Suppose we have two transactions:
ID action operations 1. Decrease A by 100. r1(A), w1(A) 2. Increase A by 100. r2(A), w2(A)
Suppose A starts at 500. Write three different valid schedules for these transactions, each resulting in a different final value for A, and identify the final value for A for that schedule.
- r_1(A), w_1(A), r_2(A), w_2(A) (or r_2(A), w_2(A), r_1(A), w_1(A))
- A ends up at 500.
- r_1(A), r_2(A), w_1(A), w_2(A) (or r_2(A), r_1(A), w_1(A), w_2(A))
- A ends up at 600.
- r_1(A), r_2(A), w_2(A), w_1(A) (or r_2(A), r_1(A), w_2(A), w_1(A))
- A ends up at 400.
Problem R3a.20.
Draw a precedence graph for determining whether the schedule below is conflict-serializable, labeling each edge with the operations that lead you to include that edge.

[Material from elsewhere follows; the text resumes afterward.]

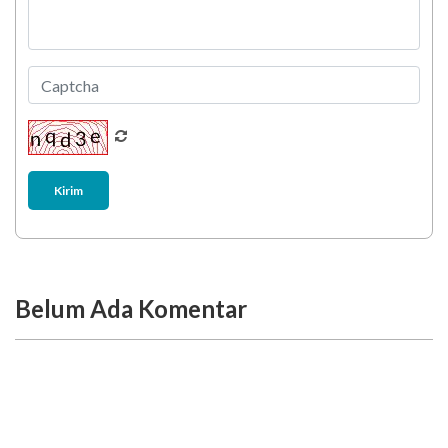
Kirim
Belum Ada Komentar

w1(A), w2(B), w3(C), w1(B), w2(C), w3(A)
With specific reference to your graph, explain whether you can conclude that the schedule is conflict-serializable.
Because the precedence graph contains a cycle (1 → 3 → 2 → 1), we can conclude that the schedule must not be conflict-serializable.
Problem R3a.21.
Draw a precedence graph for determining whether the schedule below is conflict-serializable.
w1(A), r2(A), w2(B), r3(A), w4(B), w4(C), r3(C), r1(C)
With specific reference to your graph, explain whether you can conclude that the schedule is conflict-serializable.
This graph indicates that the schedule is not conflict-serializable, due to the cycle 1 → 2 → 4 → 1. (There are no other cycles in this graph.)